Monthly Archives: November 2011

If You Didn’t Think I Was Pretentious Enough – XIII

Something else from the vaults as long as I’m dusting off relics, that most angst-ridden of expressions, the poem/song. Also, if you ever needed proof that I am a truly irredeemable nerd you need seek no further. To these ends I give you the following.

XIII

For summers of steel, and winters lean
I fought for Caesar, and the bloody thirteen
Across the land, through storm and sand
Graves unmarked, but our hearts in Rome
I fought in Asia, and I fought in Gaul
Goths and Celts, I’ve fought them all
Franks and Vandals, beneath my sandals
Now the war is over, but I can’t go home!

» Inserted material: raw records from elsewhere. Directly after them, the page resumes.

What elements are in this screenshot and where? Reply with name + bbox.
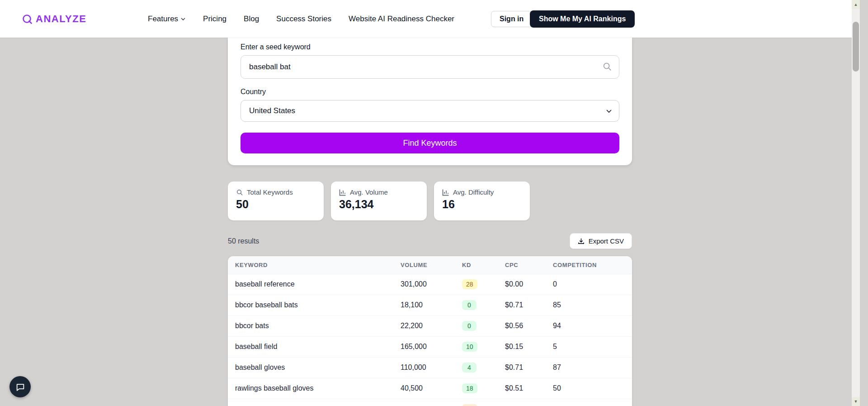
competition-cell: 5	[553, 336, 632, 357]
table-row: major league baseball standings 135,000 …	[228, 399, 632, 406]
stat-card-avg-difficulty: Avg. Difficulty 16	[434, 182, 530, 220]
nav-item-pricing[interactable]: Pricing	[203, 14, 226, 24]
chevron-down-icon	[180, 16, 186, 22]
cpc-cell: $0.44	[505, 399, 553, 406]
kd-badge: 18	[462, 383, 477, 393]
find-keywords-button[interactable]: Find Keywords	[241, 133, 619, 153]
chat-bubble-icon	[15, 382, 25, 392]
header-competition: COMPETITION	[553, 256, 632, 274]
nav-item-label: Pricing	[203, 14, 226, 24]
kd-badge: 28	[462, 279, 477, 289]
chevron-down-icon	[605, 107, 613, 115]
export-csv-button[interactable]: Export CSV	[570, 233, 632, 249]
scrollbar-thumb[interactable]	[853, 22, 859, 72]
nav-item-features[interactable]: Features	[148, 14, 186, 24]
download-icon	[578, 238, 585, 244]
kd-badge: 4	[462, 363, 476, 373]
main-content: Enter a seed keyword Country United Stat…	[0, 38, 860, 406]
ai-rankings-cta-button[interactable]: Show Me My AI Rankings	[530, 10, 635, 28]
competition-cell: 1	[553, 399, 632, 406]
competition-cell: 0	[553, 274, 632, 295]
country-label: Country	[241, 88, 619, 96]
table-header-row: KEYWORD VOLUME KD CPC COMPETITION	[228, 256, 632, 274]
nav-item-label: Success Stories	[276, 14, 331, 24]
stat-label: Avg. Difficulty	[453, 188, 494, 196]
volume-cell: 110,000	[401, 357, 462, 378]
volume-cell: 22,200	[401, 315, 462, 336]
chat-launcher-button[interactable]	[9, 376, 31, 397]
cpc-cell: $0.71	[505, 295, 553, 315]
keyword-cell: baseball gloves	[228, 357, 401, 378]
sign-in-button[interactable]: Sign in	[491, 11, 532, 27]
nav-item-ai-readiness-checker[interactable]: Website AI Readiness Checker	[349, 14, 454, 24]
export-csv-label: Export CSV	[589, 237, 624, 245]
brand-logo[interactable]: ANALYZE	[22, 0, 86, 38]
kd-cell: 0	[462, 315, 505, 336]
kd-badge: 62	[462, 404, 477, 406]
header-cpc: CPC	[505, 256, 553, 274]
cpc-cell: $0.71	[505, 357, 553, 378]
keyword-cell: baseball reference	[228, 274, 401, 295]
keyword-cell: major league baseball standings	[228, 399, 401, 406]
top-navbar: ANALYZE Features Pricing Blog Success St…	[0, 0, 860, 38]
keyword-cell: rawlings baseball gloves	[228, 378, 401, 399]
kd-badge: 10	[462, 342, 477, 352]
kd-cell: 18	[462, 378, 505, 399]
country-select[interactable]: United States	[241, 100, 619, 122]
keyword-cell: bbcor bats	[228, 315, 401, 336]
competition-cell: 85	[553, 295, 632, 315]
header-volume: VOLUME	[401, 256, 462, 274]
nav-item-blog[interactable]: Blog	[244, 14, 259, 24]
scrollbar[interactable]: ▲ ▼	[852, 0, 860, 406]
stat-value: 36,134	[339, 198, 419, 211]
country-select-value: United States	[249, 106, 295, 115]
volume-cell: 18,100	[401, 295, 462, 315]
brand-name: ANALYZE	[36, 13, 86, 25]
page: ANALYZE Features Pricing Blog Success St…	[0, 0, 860, 406]
stat-card-avg-volume: Avg. Volume 36,134	[331, 182, 427, 220]
scrollbar-down-arrow[interactable]: ▼	[852, 397, 860, 406]
cpc-cell: $0.56	[505, 315, 553, 336]
table-row: rawlings baseball gloves 40,500 18 $0.51…	[228, 378, 632, 399]
table-row: bbcor baseball bats 18,100 0 $0.71 85	[228, 295, 632, 315]
search-icon	[236, 189, 243, 196]
stat-card-total-keywords: Total Keywords 50	[228, 182, 324, 220]
nav-links: Features Pricing Blog Success Stories We…	[148, 0, 454, 38]
seed-keyword-label: Enter a seed keyword	[241, 43, 619, 51]
bar-chart-icon	[339, 189, 346, 196]
competition-cell: 87	[553, 357, 632, 378]
search-icon	[602, 62, 612, 72]
scrollbar-up-arrow[interactable]: ▲	[852, 0, 860, 9]
volume-cell: 301,000	[401, 274, 462, 295]
kd-cell: 0	[462, 295, 505, 315]
volume-cell: 40,500	[401, 378, 462, 399]
results-bar: 50 results Export CSV	[228, 233, 632, 249]
cpc-cell: $0.15	[505, 336, 553, 357]
stats-row: Total Keywords 50	[228, 182, 632, 220]
competition-cell: 50	[553, 378, 632, 399]
nav-item-label: Website AI Readiness Checker	[349, 14, 454, 24]
stat-label: Total Keywords	[247, 188, 293, 196]
nav-item-label: Features	[148, 14, 178, 24]
kd-cell: 28	[462, 274, 505, 295]
volume-cell: 165,000	[401, 336, 462, 357]
kd-badge: 0	[462, 321, 476, 331]
keyword-cell: baseball field	[228, 336, 401, 357]
seed-keyword-input[interactable]	[241, 55, 619, 79]
kd-cell: 10	[462, 336, 505, 357]
kd-cell: 4	[462, 357, 505, 378]
keyword-search-card: Enter a seed keyword Country United Stat…	[228, 38, 632, 165]
competition-cell: 94	[553, 315, 632, 336]
brand-q-icon	[22, 14, 33, 24]
results-count: 50 results	[228, 237, 259, 245]
bar-chart-icon	[442, 189, 449, 196]
keyword-cell: bbcor baseball bats	[228, 295, 401, 315]
nav-item-success-stories[interactable]: Success Stories	[276, 14, 331, 24]
header-keyword: KEYWORD	[228, 256, 401, 274]
stat-value: 16	[442, 198, 522, 211]
cpc-cell: $0.00	[505, 274, 553, 295]
stat-label: Avg. Volume	[350, 188, 388, 196]
volume-cell: 135,000	[401, 399, 462, 406]
nav-item-label: Blog	[244, 14, 259, 24]
cpc-cell: $0.51	[505, 378, 553, 399]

Jupiter Optimus and blood-stained Mars
The honor is yours and the glory is ours
Never a doubt that I would do it again
But glory alone doesn’t feed my kin

I was promised a farm, with rich black earth
A free man’s dream, the harvest and hearth
I lost my hand, to a Parthian sword
But then all I got, was a kindly word
I did my tour, put in my time
Too many o’my brothers, heard Elysium’s chime
I honored the standard, I held the line
Now all I want, is what they said was mine!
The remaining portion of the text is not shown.